Я молчу, только головой легонько качаю.
— В тебе, Ксюша, в тебя, блядь. Знаешь, что было после твоего ухода из лицея? Я загулял, Александровна, так загулял, что мой отец постарел лет на десять, а у матери появились седые волосы. Я пил, трахал все что движется и гонял на тачке бухой в стельку. И так продолжалось до тех пор, пока один очень хороший человек мне популярно не разъяснил, что так не пойдет. Популярно, это, Ксюша, по почкам и печени, а еще по роже, так, чтобы наверняка понял.
Я стою, слушаю эту душераздирающую речь, стойко выдерживая бешеный, горящий адским пламенем взгляд Волкова, а у самой сердце разрывается и все внутри пылает. Мне хочется кричать, но крик где-то посреди горла застревает. Это что же, это я с ним все это сделала? Это мой уход на него так повлиял? Мои слова?
— Тихо-тихо, малыш, ну чего ты, — его тон становится мягче, Егор как-то слишком быстро успокаивается, а я лишь спустя секунды понимаю причины мгновенной в нем перемены. Слезы. Мои слезы, катящиеся по щекам.
Господи, я же… я же могла его угробить.
— Я не знала, я…
— Тише, тссс, я тебе это рассказал не для того, чтобы ты себя винила, — он обхватывает ладонями мое лицо и начинает покрывать его поцелуями, — я просто хочу, чтобы ты понимала: я без тебя не могу, я, блядь, без тебя не дышу, Александровна, да я с первого взгляда в тебя втрескался еще в тот день, первого сентября и я нихрена не могу с этим поделать, и не хочу ничего делать. Я тебя люблю, ты можешь это наконец понять?

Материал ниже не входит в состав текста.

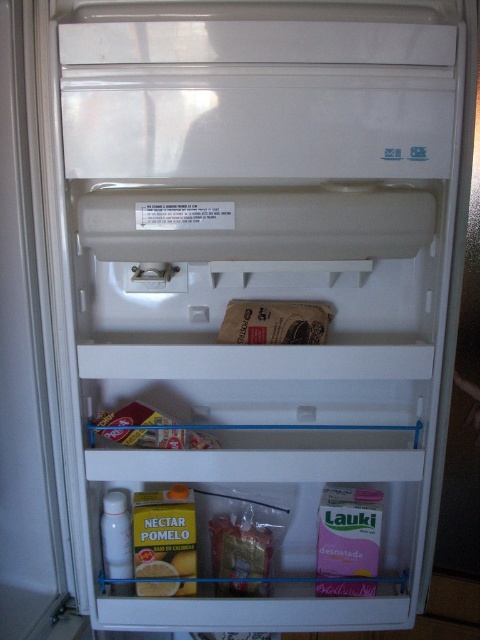 Question: Which of the following is the closest to the observer?

Choices:
 (A) [144, 428]
 (B) [243, 534]

Answer: (A)

Question: Is brown paper bag at center wider than translucent plastic bag at lower center?

Choices:
 (A) no
 (B) yes

Answer: (B)

Question: Which point is farther to the camera?

Choices:
 (A) (132, 433)
 (B) (286, 340)
 (C) (237, 586)

Answer: (C)

Question: From the image, what is the correct spatial relationship of brown paper bag at center in relation to matte cardboard box at center?

Choices:
 (A) left
 (B) right

Answer: (B)

Question: Is brown paper bag at center to the right of translucent plastic bag at lower center from the viewer's perspective?

Choices:
 (A) yes
 (B) no

Answer: (A)

Question: Which point is farther from the camera taking this photo?

Choices:
 (A) (100, 432)
 (B) (244, 513)
 (C) (272, 307)

Answer: (B) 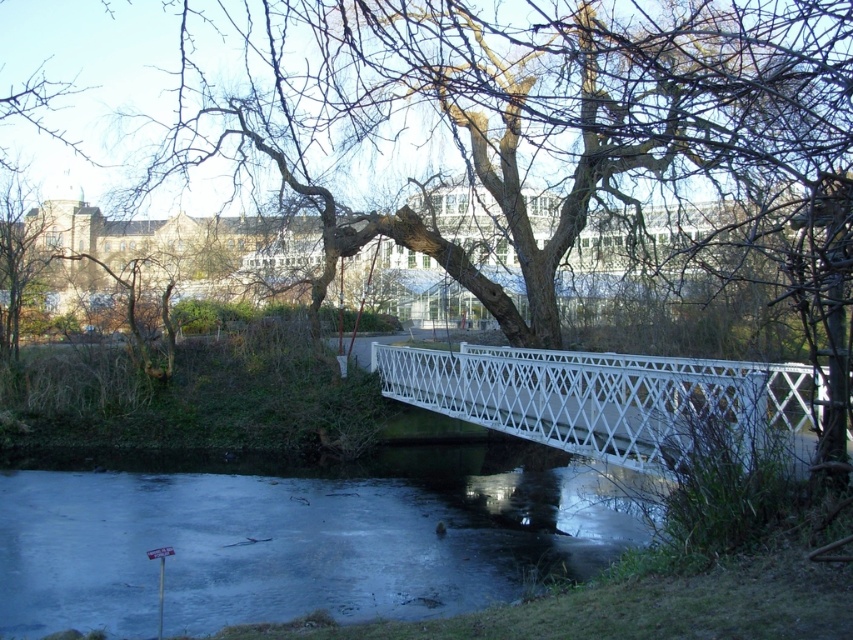 You are a hiker trying to cross the frozen ice at lower center to reach the white lattice bridge at center. Can you safely walk across the ice if the bridge is 2 meters wide and the ice is 3 meters wide?

The frozen ice at lower center is wider than the white lattice bridge at center, so the ice is 3 meters wide and the bridge is 2 meters wide. Since the ice is wider, it should be stable enough to walk across safely.

You are standing at the bottom left corner of the image near the signpost. You want to cross the bridge to reach the other side. Which direction should you walk to avoid the frozen ice at lower center?

The frozen ice at lower center is located at point coordinates, so you should walk towards the upper right direction to avoid it.

You are a hiker who wants to cross the white lattice bridge at center but notices the frozen ice at lower center nearby. Based on the scene, which direction should you avoid stepping to stay safe?

The frozen ice at lower center is to the left of the white lattice bridge at center. To stay safe, avoid stepping to the left side near the frozen ice at lower center since it might be thinner or less stable compared to the solid bridge structure. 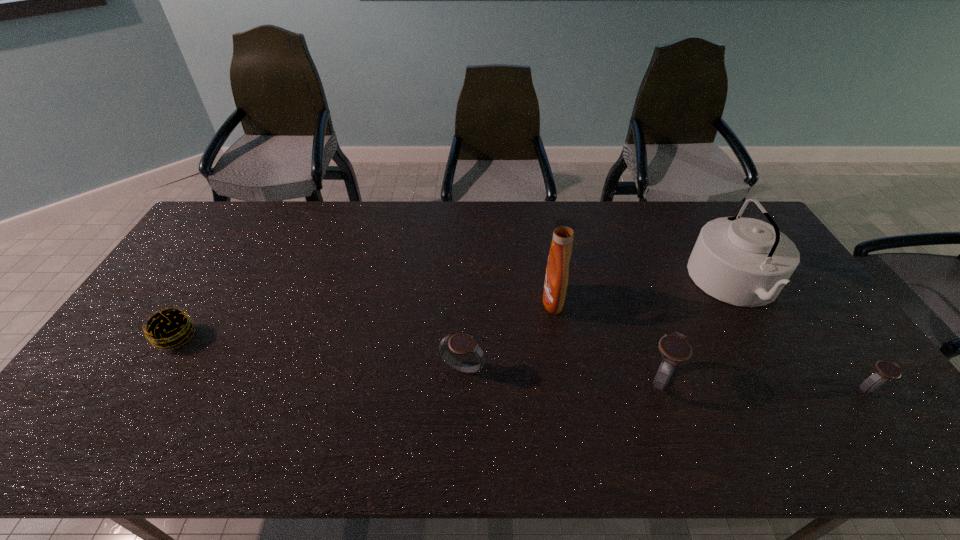 Find the location of a particular element. Image resolution: width=960 pixels, height=540 pixels. the second object from left to right is located at coordinates (462, 343).

Identify the location of the fourth tallest object. The height and width of the screenshot is (540, 960). (462, 343).

Identify the location of the second watch from right to left. pos(674,348).

At what (x,y) coordinates should I click in order to perform the action: click on the third tallest object. Please return your answer as a coordinate pair (x, y). The height and width of the screenshot is (540, 960). Looking at the image, I should click on (674, 348).

Find the location of `the rightmost watch`. the rightmost watch is located at coordinates (884, 370).

This screenshot has height=540, width=960. Find the location of `kettle`. kettle is located at coordinates pos(746,262).

Locate an element on the screen. The width and height of the screenshot is (960, 540). the third object from left to right is located at coordinates [x=557, y=272].

In order to click on the leftmost object in this screenshot , I will do `click(168, 328)`.

You are a GUI agent. You are given a task and a screenshot of the screen. Output one action in this format:
    pyautogui.click(x=<x>, y=<y>)
    Task: Click on the free space located 0.390m on the back of the leftmost watch
    
    Given the screenshot: What is the action you would take?
    pyautogui.click(x=467, y=260)

Where is `vacant area located 0.070m on the left of the fourth object from left to right`? The height and width of the screenshot is (540, 960). vacant area located 0.070m on the left of the fourth object from left to right is located at coordinates (614, 379). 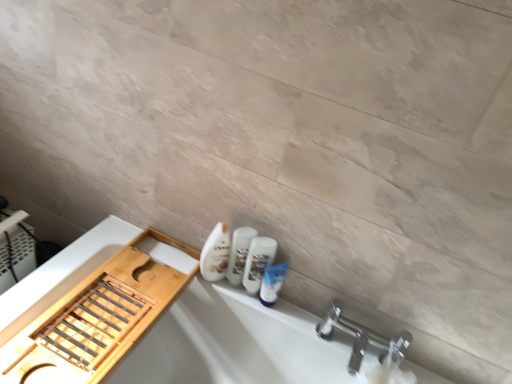 At what (x,y) coordinates should I click in order to perform the action: click on vacant position to the left of white glossy bottle at center. Please return your answer as a coordinate pair (x, y). This screenshot has width=512, height=384. Looking at the image, I should click on (152, 261). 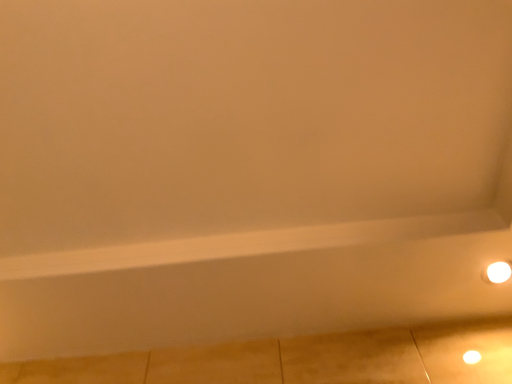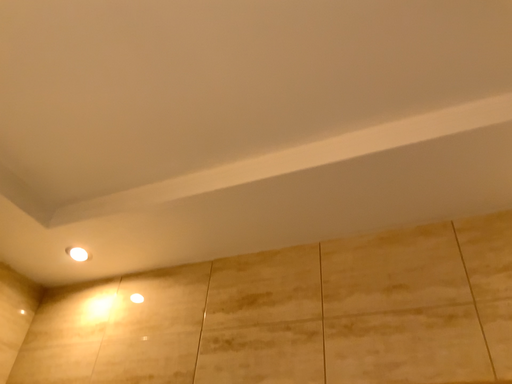 Question: How did the camera likely rotate when shooting the video?

Choices:
 (A) rotated right
 (B) rotated left

Answer: (B) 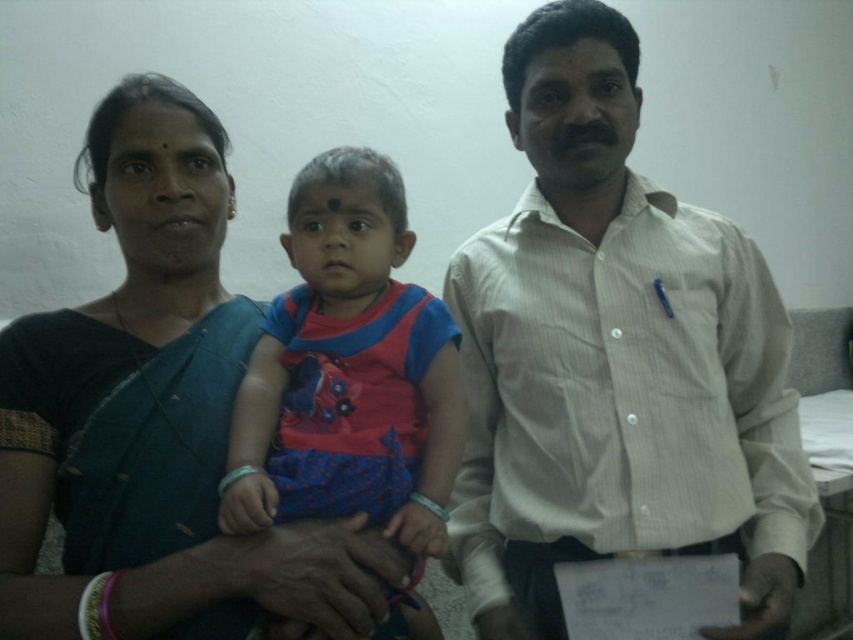 From the picture: You are standing in front of the image and want to determine the positions of two points marked in the scene. Which point, point 1 at coordinates (x=517, y=212) or point 2 at coordinates (x=27, y=435), is closer to you?

Point 1 at coordinates (x=517, y=212) is closer to you because it is further to the viewer than point 2 at coordinates (x=27, y=435). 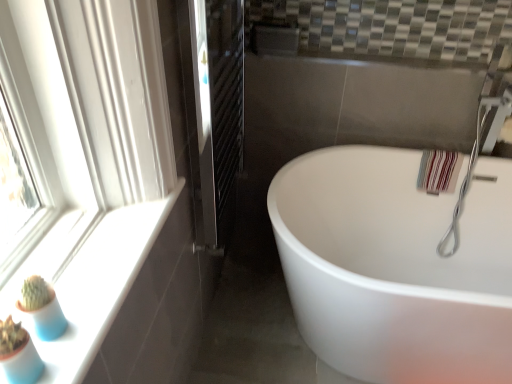 Question: Is white glossy bathtub at center to the right of white glossy window sill at lower left from the viewer's perspective?

Choices:
 (A) yes
 (B) no

Answer: (A)

Question: Could you tell me if white glossy bathtub at center is turned towards white glossy window sill at lower left?

Choices:
 (A) no
 (B) yes

Answer: (A)

Question: Is white glossy bathtub at center taller than white glossy window sill at lower left?

Choices:
 (A) no
 (B) yes

Answer: (B)

Question: Is the surface of white glossy bathtub at center in direct contact with white glossy window sill at lower left?

Choices:
 (A) no
 (B) yes

Answer: (A)

Question: Considering the relative sizes of white glossy bathtub at center and white glossy window sill at lower left in the image provided, is white glossy bathtub at center thinner than white glossy window sill at lower left?

Choices:
 (A) yes
 (B) no

Answer: (B)

Question: Based on their positions, is white glossy bathtub at center located to the left or right of silver metallic faucet at upper right?

Choices:
 (A) left
 (B) right

Answer: (A)

Question: In terms of width, does white glossy bathtub at center look wider or thinner when compared to silver metallic faucet at upper right?

Choices:
 (A) wide
 (B) thin

Answer: (A)

Question: Is white glossy bathtub at center in front of or behind silver metallic faucet at upper right in the image?

Choices:
 (A) front
 (B) behind

Answer: (A)

Question: From the image's perspective, is white glossy bathtub at center above or below silver metallic faucet at upper right?

Choices:
 (A) below
 (B) above

Answer: (A)

Question: Visually, is white glossy window sill at lower left positioned to the left or to the right of silver metallic faucet at upper right?

Choices:
 (A) right
 (B) left

Answer: (B)

Question: In terms of width, does white glossy window sill at lower left look wider or thinner when compared to silver metallic faucet at upper right?

Choices:
 (A) thin
 (B) wide

Answer: (A)

Question: From the image's perspective, is white glossy window sill at lower left located above or below silver metallic faucet at upper right?

Choices:
 (A) below
 (B) above

Answer: (A)

Question: Does point (69, 375) appear closer or farther from the camera than point (440, 253)?

Choices:
 (A) farther
 (B) closer

Answer: (B)

Question: From the image's perspective, is black metal radiator at center above or below silver metallic faucet at upper right?

Choices:
 (A) above
 (B) below

Answer: (A)

Question: Based on their positions, is black metal radiator at center located to the left or right of silver metallic faucet at upper right?

Choices:
 (A) right
 (B) left

Answer: (B) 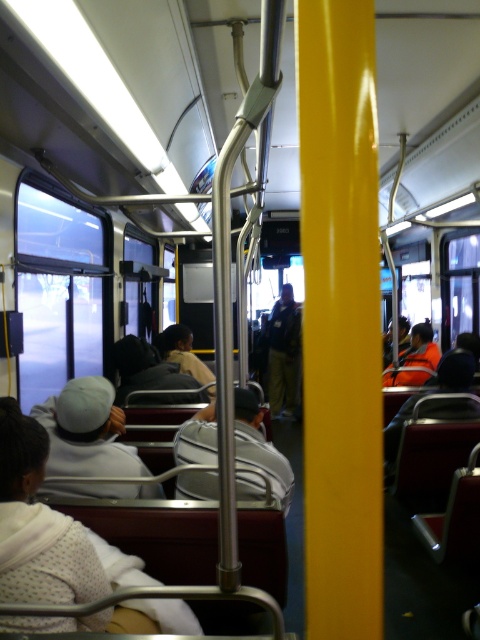 You are a passenger on the bus and you want to pick up both the gray fabric backpack at center and the light brown leather jacket at center. Can you reach both items without moving from your seat?

The gray fabric backpack at center and the light brown leather jacket at center are 2.00 meters apart, so you cannot reach both items without moving from your seat because the distance between them is too large.

You are a passenger sitting in the rear seat of the public transportation vehicle. You need to retrieve your belongings from the overhead compartment. There is a gray fabric backpack at center and a dark gray leather jacket at center. Which item is positioned to the left when looking towards the front of the vehicle?

The gray fabric backpack at center is to the left of the dark gray leather jacket at center when looking towards the front of the vehicle. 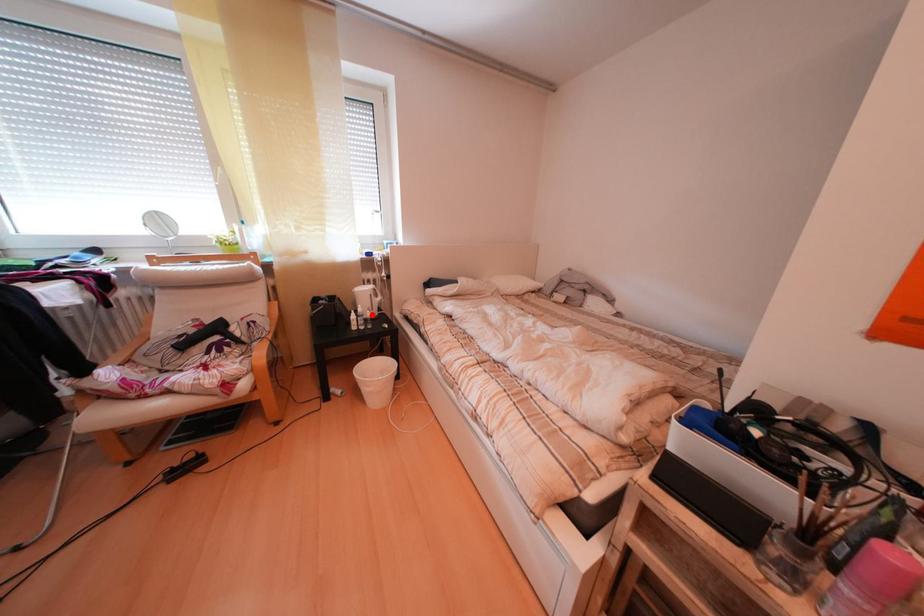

— Я тоже тебя люблю, но квартира — это слишком, — восклицаю на эмоциях и понимаю, что сказала лишь в тот момент, когда на лице Егора появляется широченная улыбка.
— А ну-ка повтори, — он наклоняется ближе, почти касаясь губами моих.
— Квартира — это слишком, — повторяю, прекрасно понимая, что не это он хочет от меня услышать.
— Не это, другое, Ксюша, повтори то, что ты сказала перед этим.
— Я тоже тебя люблю, — шепчу тихо, не веря в то, что действительно это говорю.
— Ксюшааааа.
— Егор, да погоди ты, постой, я серьезно.
— Я тоже, Ксюш.
— Егор, ну зачем, у нас же все хорошо было, мы же…
— Ксюш, — он снова меня перебивает, — ты просто поставь себя на мое место и представь, как я себя чувствую. Я тебе в любви признался, я обещание тебе дал, и при этом живу в твоей квартире. По-твоему, это нормально?
— Почему нет-то? — я искренне не понимаю, что его смущает.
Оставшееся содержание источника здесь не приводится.